» Material to process:
• • • • •

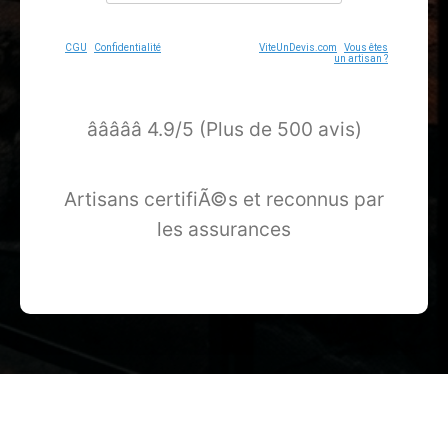
CGU
-
Confidentialité
- Service proposé par
ViteUnDevis.com
-
Vous êtes
un artisan ?
â­â­â­â­â­ 4.9/5 (Plus de 500 avis)
Artisans certifiÃ©s et reconnus par
les assurances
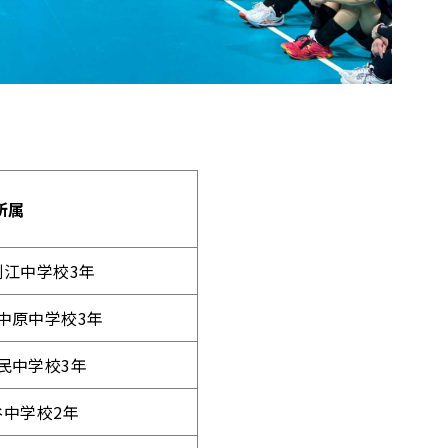
所属
渕江中学校3年
中原中学校3年
民中学校3年
谷中学校2年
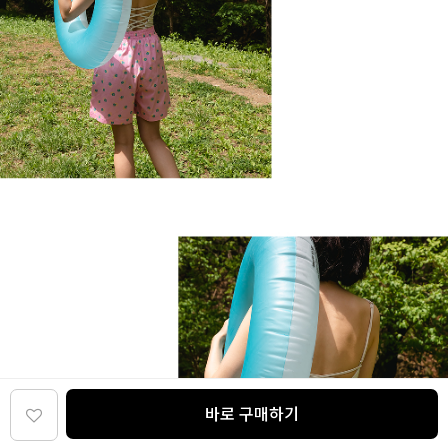
바로 구매하기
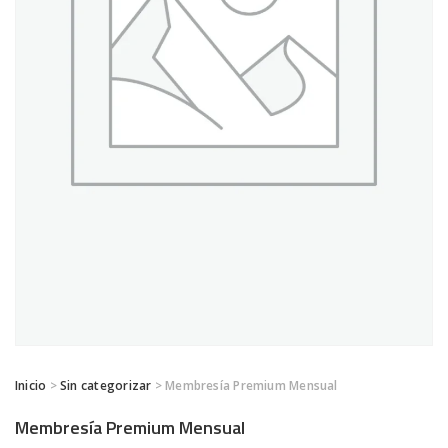
Inicio
>
Sin categorizar
> Membresía Premium Mensual
Membresía Premium Mensual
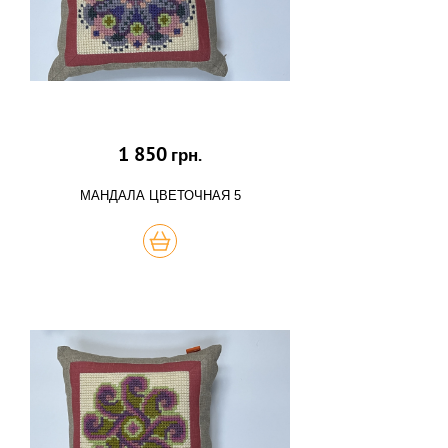
1 850
грн.
МАНДАЛА ЦВЕТОЧНАЯ 5
КУПИТЬ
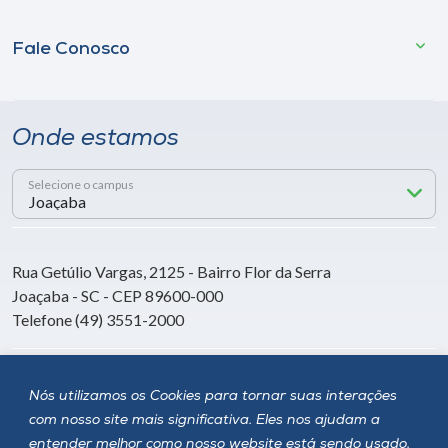
Fale Conosco
Onde estamos
Selecione o campus
Rua Getúlio Vargas, 2125 - Bairro Flor da Serra
Joaçaba - SC - CEP 89600-000
Telefone (49) 3551-2000
Siga a Unoesc
Nós utilizamos os Cookies para tornar suas interações
com nosso site mais significativa. Eles nos ajudam a
entender melhor como nosso website está sendo usado,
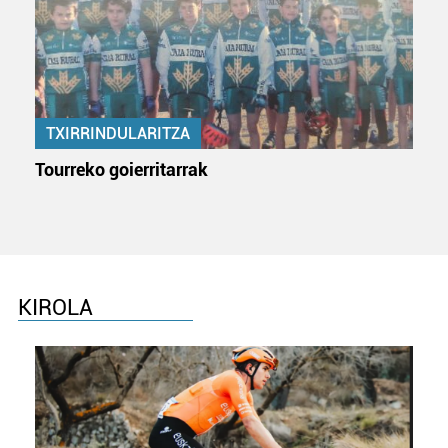
TXIRRINDULARITZA
Tourreko goierritarrak
KIROLA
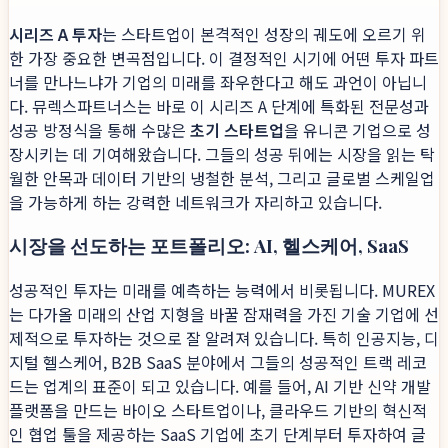
시리즈 A 투자
는 스타트업이 본격적인 성장의 궤도에 오르기 위
한 가장 중요한 변곡점입니다. 이 결정적인 시기에 어떤 투자 파트
너를 만나느냐가 기업의 미래를 좌우한다고 해도 과언이 아닙니
다. 뮤렉스파트너스는 바로 이 시리즈 A 단계에 특화된 전문성과
성공 방정식을 통해 수많은
초기 스타트업
을 유니콘 기업으로 성
장시키는 데 기여해왔습니다. 그들의 성공 뒤에는 시장을 읽는 탁
월한 안목과 데이터 기반의 냉철한 분석, 그리고 글로벌 스케일업
을 가능하게 하는 강력한 네트워크가 자리하고 있습니다.
시장을 선도하는 포트폴리오: AI, 헬스케어, SaaS
성공적인 투자는 미래를 예측하는 능력에서 비롯됩니다. MUREX
는 다가올 미래의 산업 지형을 바꿀 잠재력을 가진 기술 기업에 선
제적으로 투자하는 것으로 잘 알려져 있습니다. 특히 인공지능, 디
지털 헬스케어, B2B SaaS 분야에서 그들의 성공적인 트랙 레코
드는 업계의 표준이 되고 있습니다. 예를 들어, AI 기반 신약 개발
플랫폼을 만드는 바이오 스타트업이나, 클라우드 기반의 혁신적
인 협업 툴을 제공하는 SaaS 기업에 초기 단계부터 투자하여 글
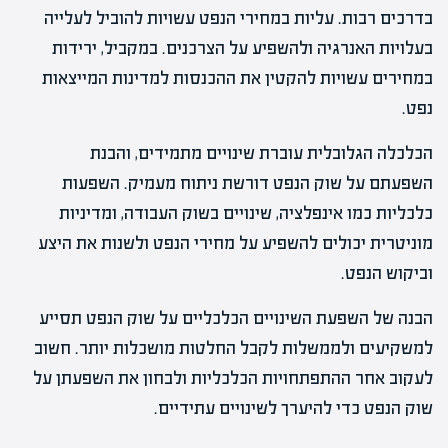
בדרכים רבות. עליות במחירי הנפט עשויות להוביל לעלייה
בעלויות האנרגיה ולהשפיע על הצרכנים. במקביל, ירידות
במחירים עשויות להקטין את ההכנסות למדינות המייצאות
נפט.
הכלכלה הגלובלית עוברת שינויים מתמידים, והבנת
השפעתם על שוק הנפט דורשת ניתוח מעמיק. השפעות
כלכליות כמו אינפלציה, שינויים בשוק העבודה, ומדיניות
מוניטרית יכולים להשפיע על מחירי הנפט ולשנות את היצע
וביקוש הנפט.
הבנה של השפעת השינויים הכלכליים על שוק הנפט תסייע
למשקיעים ולממשלות לקבל החלטות מושכלות יותר. חשוב
לעקוב אחר ההתפתחויות הכלכליות ולבחון את השפעתן על
שוק הנפט כדי להיערך לשינויים עתידיים.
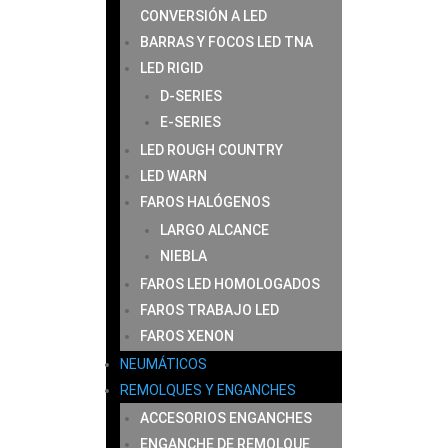
CONVERSIÓN A LED
BARRAS Y FOCOS LED TNA
LED RIGID
D-SERIES
E-SERIES
LED ROUGH COUNTRY
LED WARN
FAROS HALÓGENOS
LARGO ALCANCE
NIEBLA
FAROS LED HOMOLOGADOS
FAROS TRABAJO LED
FAROS XENON
NEUMÁTICOS
REMOLQUES Y ENGANCHES
ACCESORIOS ENGANCHES
ENGANCHE DE REMOLQUE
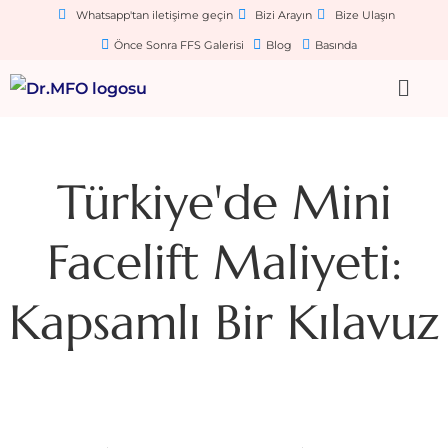
Whatsapp'tan iletişime geçin
Bizi Arayın
Bize Ulaşın
Önce Sonra FFS Galerisi
Blog
Basında
Türkiye'de Mini
Facelift Maliyeti:
Kapsamlı Bir Kılavuz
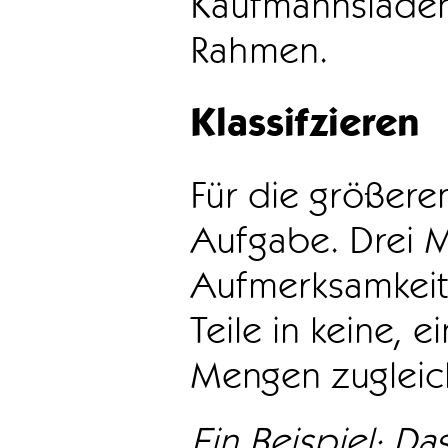
Kaufmannsladen 
Rahmen.
Klassifzieren
Für die größeren
Aufgabe. Drei 
Aufmerksamkeit
Teile in keine, e
Mengen zugleic
Ein Beispiel: Das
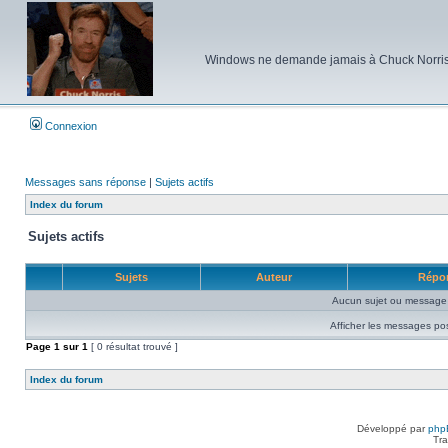
Windows ne demande jamais à Chuck Norris d'e
Connexion
Messages sans réponse
|
Sujets actifs
Index du forum
Sujets actifs
Sujets
Auteur
Répo
Aucun sujet ou message 
Afficher les messages po
Page
1
sur
1
[ 0 résultat trouvé ]
Index du forum
Développé par
php
Tra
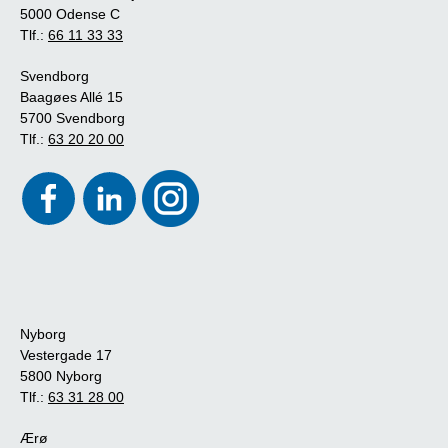
5000 Odense C
Tlf.:
66 11 33 33
Svendborg
Baagøes Allé 15
5700 Svendborg
Tlf.:
63 20 20 00
Nyborg
Vestergade 17
5800 Nyborg
Tlf.:
63 31 28 00
Ærø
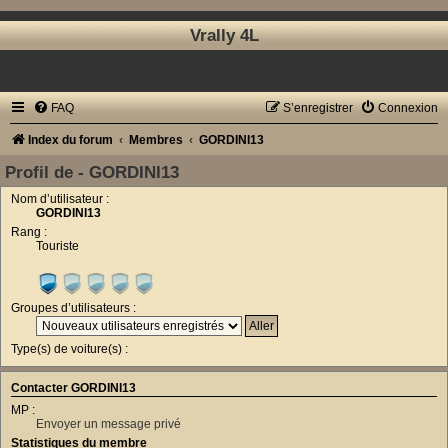
Vrally 4L
FAQ
S’enregistrer
Connexion
Index du forum
Membres
GORDINI13
Profil de - GORDINI13
Nom d’utilisateur :
GORDINI13
Rang :
Touriste
Groupes d’utilisateurs :
Type(s) de voiture(s) :
Contacter GORDINI13
MP :
Envoyer un message privé
Statistiques du membre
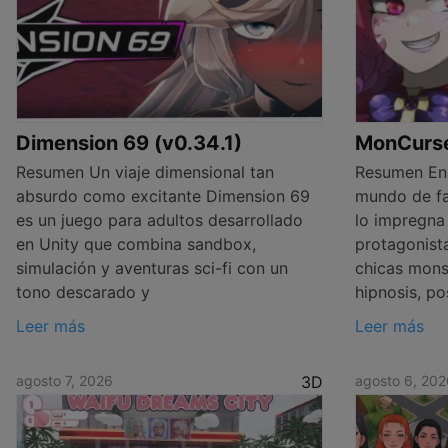
Dimension 69 (v0.34.1)
MonCurse 
Resumen Un viaje dimensional tan
Resumen En
absurdo como excitante Dimension 69
mundo de fa
es un juego para adultos desarrollado
lo impregna 
en Unity que combina sandbox,
protagonist
simulación y aventuras sci-fi con un
chicas mons
tono descarado y
hipnosis, po
Leer más
Leer más
agosto 7, 2026
3D
agosto 6, 202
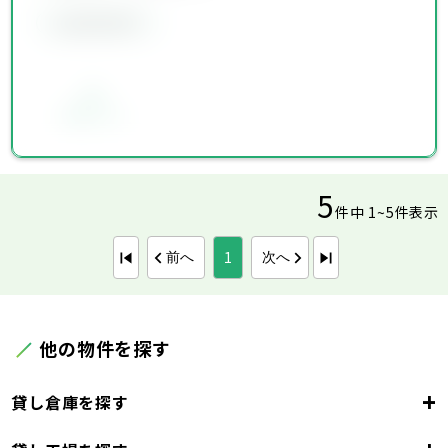
会員限定物件
お気に入り
5
件中 1~5件表示
1
前へ
次へ
他の物件を探す
+
貸し倉庫を探す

• • • • •

» Try it:
Exactly how many lines of the listing above contain the string "Premium"? Give no more than the number.

» Solution:
2